The Art of War

by Erin Thursby
Built around an incredible collection of WWII war effort posters, the Art of War Exhibition at the Cummer Museum of Art and Gardens would be worth a look for both the graphic art enthusiast and the historically minded.
The collection got started by Major General Gerald Stack Maloney, Jr., whose desire to own these posters was sparked by the ambition to become an air force pilot. Gerry was just nine years old, standing on a bluff on Cape Cod Bay, when a T-40 plane buzzed the beach, right at his eye level. He waved to the pilot, the pilot did a wing-over, came back again and they waved at each other. That was the moment that Maloney decided what he wanted to be when he grew up: “And I said, ‘I want to be a fighter pilot. I’m going to be a fighter pilot.’”
Then, when his father’s business got a war poster to put up, Gerry wrote the governmental agency responsible for printing that particular poster to get more posters. As he was crazy about airplanes, he wrote in the hopes that he would get a poster with a plane on it. Despite not getting what he wanted to begin with, he thought the posters were interesting, so he began collecting them, writing to multiple agencies responsible for printing the posters each week throughout the war.
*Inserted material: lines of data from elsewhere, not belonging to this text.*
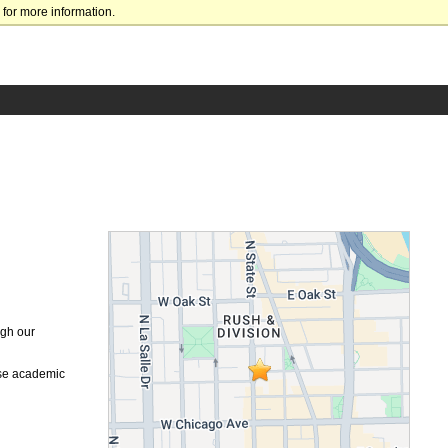
for more information.
ugh our
ese academic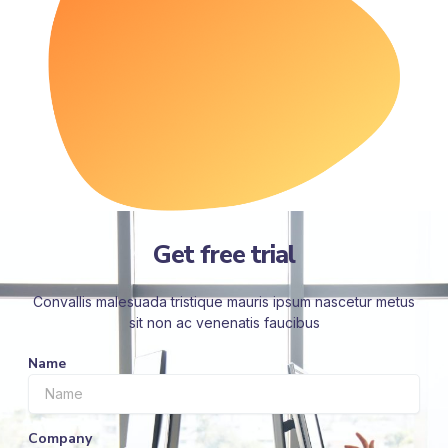
Get free trial
Convallis malesuada tristique mauris ipsum nascetur metus
sit non ac venenatis faucibus
Name
Company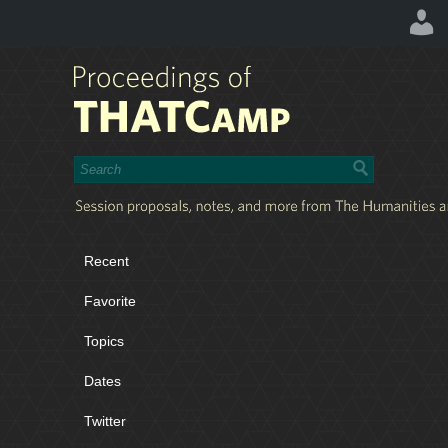
Recent
Favorite
Topics
Dates
Twitter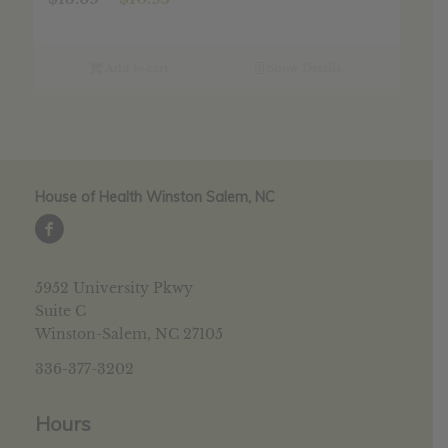
price
price
was:
is:
$13.69.
$10.95.
Add to cart
Show Details
House of Health Winston Salem, NC
5952 University Pkwy
Suite C
Winston-Salem, NC 27105
336-377-3202
Hours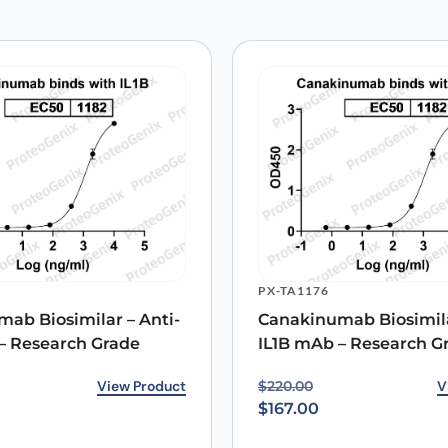
 are marked
*
Email
*
PX-TA1176
 the next time I comment.
ab Biosimilar – Anti-
Canakinumab Biosimila
– Research Grade
IL1B mAb – Research G
rice was: $220.00.
ice is: $167.00.
View Product
Original price was: $22
Current price is: $167.0
V
$
220.00
$
167.00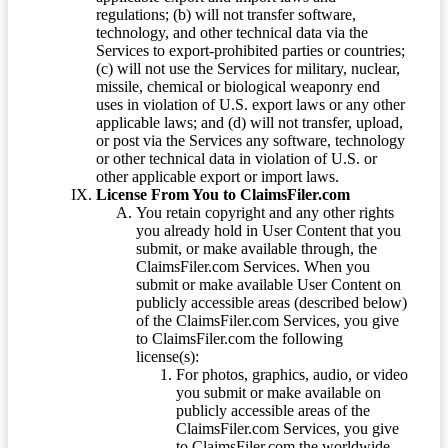
regulations; (b) will not transfer software,
technology, and other technical data via the
Services to export-prohibited parties or countries;
(c) will not use the Services for military, nuclear,
missile, chemical or biological weaponry end
uses in violation of U.S. export laws or any other
applicable laws; and (d) will not transfer, upload,
or post via the Services any software, technology
or other technical data in violation of U.S. or
other applicable export or import laws.
License From You to ClaimsFiler.com
You retain copyright and any other rights
you already hold in User Content that you
submit, or make available through, the
ClaimsFiler.com Services. When you
submit or make available User Content on
publicly accessible areas (described below)
of the ClaimsFiler.com Services, you give
to ClaimsFiler.com the following
license(s):
For photos, graphics, audio, or video
you submit or make available on
publicly accessible areas of the
ClaimsFiler.com Services, you give
to ClaimsFiler.com the worldwide,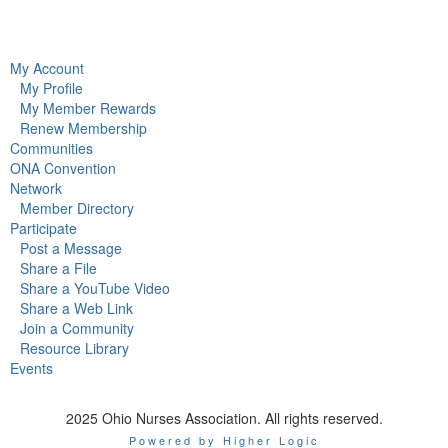
My Account
My Profile
My Member Rewards
Renew Membership
Communities
ONA Convention
Network
Member Directory
Participate
Post a Message
Share a File
Share a YouTube Video
Share a Web Link
Join a Community
Resource Library
Events
2025 Ohio Nurses Association. All rights reserved.
Powered by Higher Logic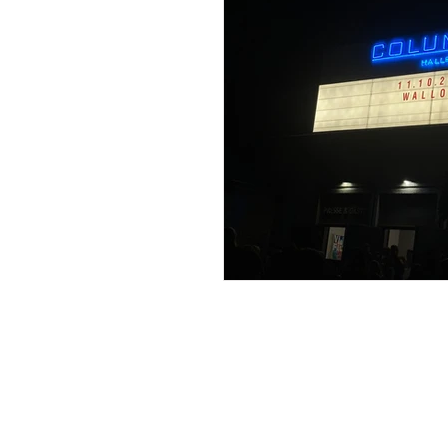
Travels in Austria
Travels
Travels in the Netherlands
Travels in Ireland
Travel
Travels in Norway
Trave
An American Gi
Abroad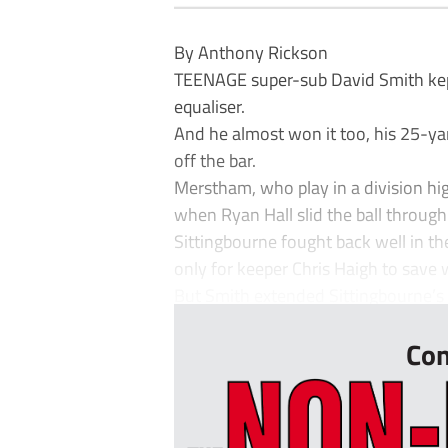
By Anthony Rickson
TEENAGE super-sub David Smith kept 
equaliser.
And he almost won it too, his 25-ya
off the bar.
Merstham, who play in a division hig
when Ryan Hall slid the ball through
Sittingbourne fought back well in t
only for keeper Chris Haigh to save 
But Smith extended Sittingbourne’s 
Con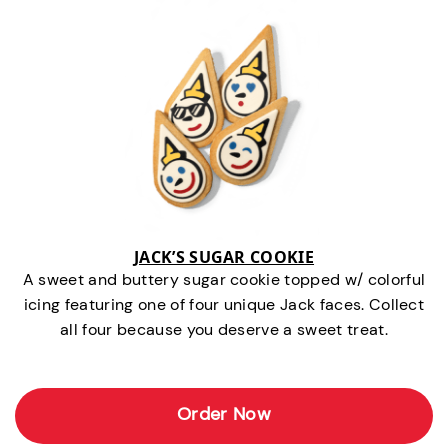
JACK’S SUGAR COOKIE
A sweet and buttery sugar cookie topped w/ colorful
icing featuring one of four unique Jack faces. Collect
all four because you deserve a sweet treat.
Order Now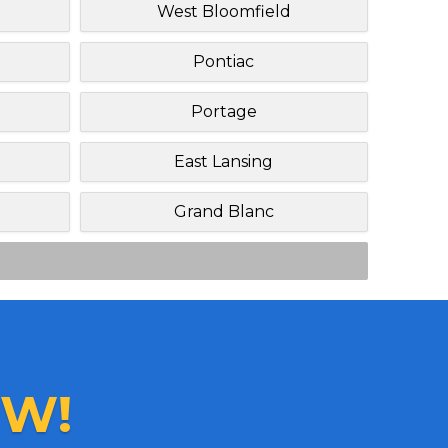
West Bloomfield
Pontiac
Portage
East Lansing
Grand Blanc
W!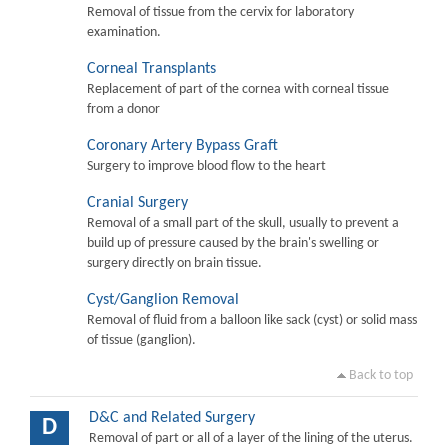
Removal of tissue from the cervix for laboratory
examination.
Corneal Transplants
Replacement of part of the cornea with corneal tissue
from a donor
Coronary Artery Bypass Graft
Surgery to improve blood flow to the heart
Cranial Surgery
Removal of a small part of the skull, usually to prevent a
build up of pressure caused by the brain's swelling or
surgery directly on brain tissue.
Cyst/Ganglion Removal
Removal of fluid from a balloon like sack (cyst) or solid mass
of tissue (ganglion).
Back to top
D&C and Related Surgery
D
Removal of part or all of a layer of the lining of the uterus.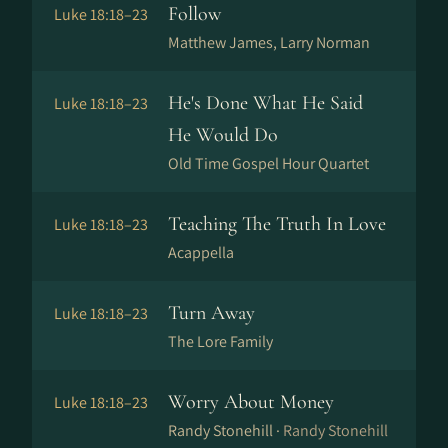
Follow
Luke 18:18–23
Matthew James, Larry Norman
He's Done What He Said
Luke 18:18–23
He Would Do
Old Time Gospel Hour Quartet
Teaching The Truth In Love
Luke 18:18–23
Acappella
Turn Away
Luke 18:18–23
The Lore Family
Worry About Money
Luke 18:18–23
Randy Stonehill ·
Randy Stonehill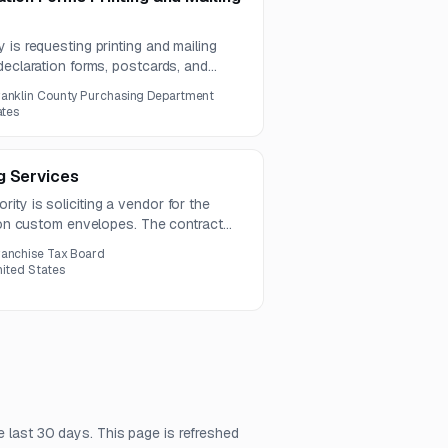
 is requesting printing and mailing
declaration forms, postcards, and
ct includes proofing, variable data
ranklin County Purchasing Department
n, and postage management.
ates
g Services
ty is soliciting a vendor for the
lion custom envelopes. The contract
s due by July 17, 2026.
ranchise Tax Board
nited States
e last 30 days. This page is refreshed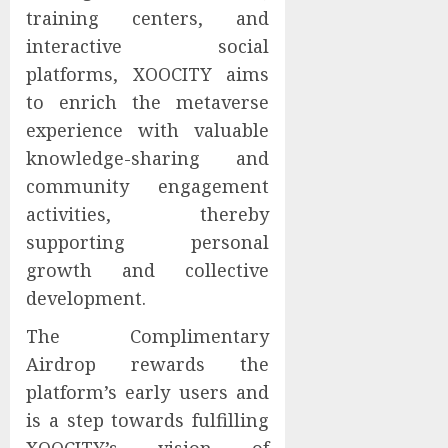
training centers, and
interactive social
platforms, XOOCITY aims
to enrich the metaverse
experience with valuable
knowledge-sharing and
community engagement
activities, thereby
supporting personal
growth and collective
development.
The Complimentary
Airdrop rewards the
platform’s early users and
is a step towards fulfilling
The result was an astounding collection of more than 200 posters.
Maloney himself is as engaging his collection, as he tells the story of his path to becoming a fighter pilot despite tremendous odds. He was dyslexic before anyone knew what that meant and part of two fingers and a thumb was blown off when he was young. There was no room for disability of any kind at a time when fighter pilots were supposed to be perfect.
As to the posters themselves, they are riveting and surprisingly relevant. Posters encouraging recycling, women in the workforce and even one of an African-American Vet, who worked on the factory line after he was sent home for injuries, all seem fresh and progressive for our perception of the times. But these messages are contrasted by somewhat religious or highly politically incorrect messages that would never be printed by a government agency today. The caricature of the Japanese, a Nazi uniformed hand plunging a knife into a Bible and images of crosses are all memes that serve to separate that time from this.
The messages are clear and dramatic for a reason. Their aim, says Cummer Curator Holly Keris was “to inspire, engage, scare or otherwise mobilize Americans who were here on the home front.” Some use simple lines and could have been drawn up by a design student today. Others show their age or a sentimentality that rings sincere, perhaps because of the time. One of Gerry’s favorite posters is that of a Spaniel dog laying on couch waiting for a master who never came home from the war.
In the back of the exhibition, you’ll find a video slide show tribute to our local military men and women. These are all photos submitted to the museum when the Cummer asked the community for family photos of the our soldiers. The presentation has images from current military life to black and white photos from conflicts past.